Algo que quebrou, pode ser substituído por outra coisa, ou até passarmos sem aquilo.

Conheço gente que perde parte da vida lamentando o que perdeu de algum bem material, sem lembrarem-se que o principal não perderam, a própria vida. E, só a morte, não nos possibilita um reparo no outro dia.

Então, não fique matutando o cano quebrado e jorrando água. Tome providência, não corra com medo.

Vá desligar o registro, vá olhar se na caixa de ferramentas tem algo útil, para o reparo. Aja.

Mas, se o prejuízo for líquido e certo, sem conserto, ainda assim lembre-se que é apenas uma coisa. Que ainda tem forças para recomeçar, para repor o que perdeu, com o esforço do teu trabalho.

Não fique nessa postura de desamparado, remoendo o que quebrou, deixando que isso tire todo o seu encanto e assimbro pela vida.

Coisas quebram. Coisas podem ser furtadas. Coisas podem ser esquecidas. Coisas podem de um dia para a noite não funcionarem mais. 

São coisas. Não são pessoas.

Não confunda uma coma outra. Para com as pessoas, se algo se quebrar em seus relacionamentos, a melhor cola é o perdão.

É o diálogo respeitoso que abre as pontes para a reconstrução dos fluxos de amorosidade.

Só pessoas não podem ser substituídas, como fazemos com uma torneira de jardim. 

Não faça isso com elas, jamais.  E, se com tuas atitudes e comporamentos, vieres a pisar na vida delas, vieres a machucá-las, não fuja da cena. Não vá tomar banho de chuveiro.

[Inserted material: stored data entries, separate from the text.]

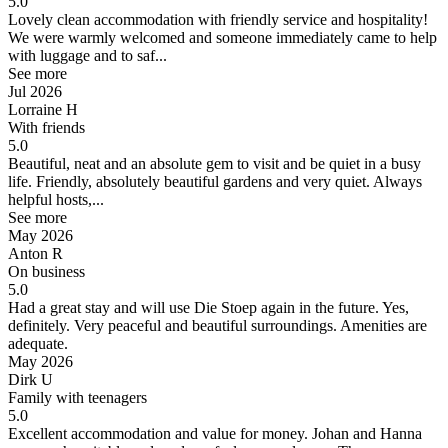
5.0
Lovely clean accommodation with friendly service and hospitality!
We were warmly welcomed and someone immediately came to help
with luggage and to saf...
See more
Jul 2026
Lorraine H
With friends
5.0
Beautiful, neat and an absolute gem to visit and be quiet in a busy
life.
Friendly, absolutely beautiful gardens and very quiet. Always
helpful hosts,...
See more
May 2026
Anton R
On business
5.0
Had a great stay and will use Die Stoep again in the future.
Yes,
definitely. Very peaceful and beautiful surroundings. Amenities are
adequate.
May 2026
Dirk U
Family with teenagers
5.0
Excellent accommodation and value for money.
Johan and Hanna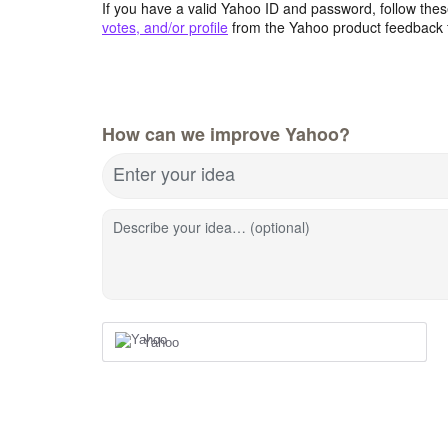
If you have a valid Yahoo ID and password, follow these
votes, and/or profile
from the Yahoo product feedback 
How can we improve Yahoo?
Enter your idea
Describe your idea… (optional)
Yahoo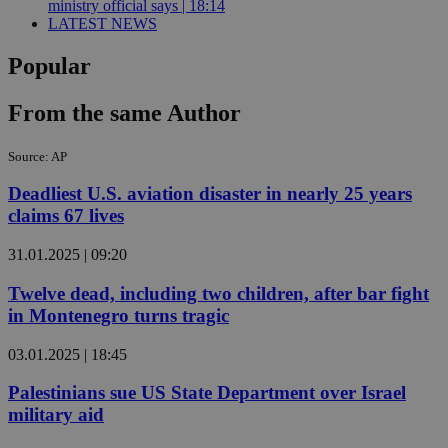
ministry official says | 18:14
LATEST NEWS
Popular
From the same Author
Source: AP
Deadliest U.S. aviation disaster in nearly 25 years
claims 67 lives
31.01.2025 | 09:20
Twelve dead, including two children, after bar fight
in Montenegro turns tragic
03.01.2025 | 18:45
Palestinians sue US State Department over Israel
military aid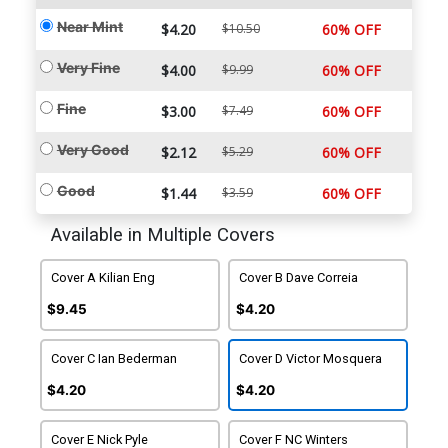
Near Mint
$4.20
$10.50
60% OFF
Very Fine
$4.00
$9.99
60% OFF
Fine
$3.00
$7.49
60% OFF
Very Good
$2.12
$5.29
60% OFF
Good
$1.44
$3.59
60% OFF
Available in Multiple Covers
Cover A Kilian Eng
Cover B Dave Correia
$9.45
$4.20
Cover C Ian Bederman
Cover D Victor Mosquera
$4.20
$4.20
Cover E Nick Pyle
Cover F NC Winters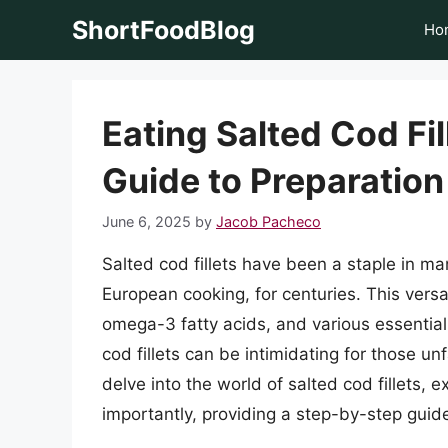
Skip
ShortFoodBlog
Ho
to
content
Eating Salted Cod Fi
Guide to Preparatio
June 6, 2025
by
Jacob Pacheco
Salted cod fillets have been a staple in ma
European cooking, for centuries. This versat
omega-3 fatty acids, and various essential
cod fillets can be intimidating for those unfa
delve into the world of salted cod fillets, e
importantly, providing a step-by-step guid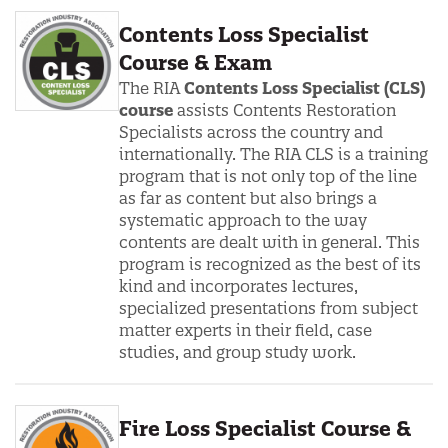
Contents Loss Specialist
Course & Exam
The RIA
Contents Loss Specialist (CLS)
course
assists Contents Restoration
Specialists across the country and
internationally. The RIA CLS is a training
program that is not only top of the line
as far as content but also brings a
systematic approach to the way
contents are dealt with in general. This
program is recognized as the best of its
kind and incorporates lectures,
specialized presentations from subject
matter experts in their field, case
studies, and group study work.
Fire Loss Specialist Course &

Tenha a coragem tomar a iniciativa, e restaurar a paz. Não trata as pessoas como tratamos os objetos.

Não coisifique o outro, ou banalize sua dor. 

E, se um dia alguém te machucar, e de ti ficar saindo um aguaceiro emocional, sangrando por dentro, ainda assim, você poderá se restaurar, a si próprio, tendo menos expectativas das pessoas que lhe cercam, e cultivando uma imensa misericórdia para com elas.  
Mais cedo ou mais tarde, alguém vai esbarrar no cano de teu viver, impedido que de ti, por um momento, jorre água, jorre vida.

Tenha coragem de continuar resistindo.  Não tema esse sangramento emocional.

Vai passar.  E, esse jorro de água, em forma de lágrimas, poderá ser muito libertador para teu viver. 

Poderá aprender muito com ele.

Aprender a repensar atitudes, aprender a se dar valor, aprender a melhor se relacionar, aprender a definir tuas fronteiras, aprender a valorizar o que de fato merece valor.
  
Viver é esta mística jornada, de tropeços e recomeços, de sensação de "não tem saída", para a de achar um reparo e conseguir dar a volta por cima, surpreendendo a si mesmo. 

A arte de sair de um tropeço, de cabeça erguida e auto-estima preservada, talvez seja mais importante do que a de caminhar em terreno suave, posto que nossa jornada peregrina não se dar somente nesse tipo de solo.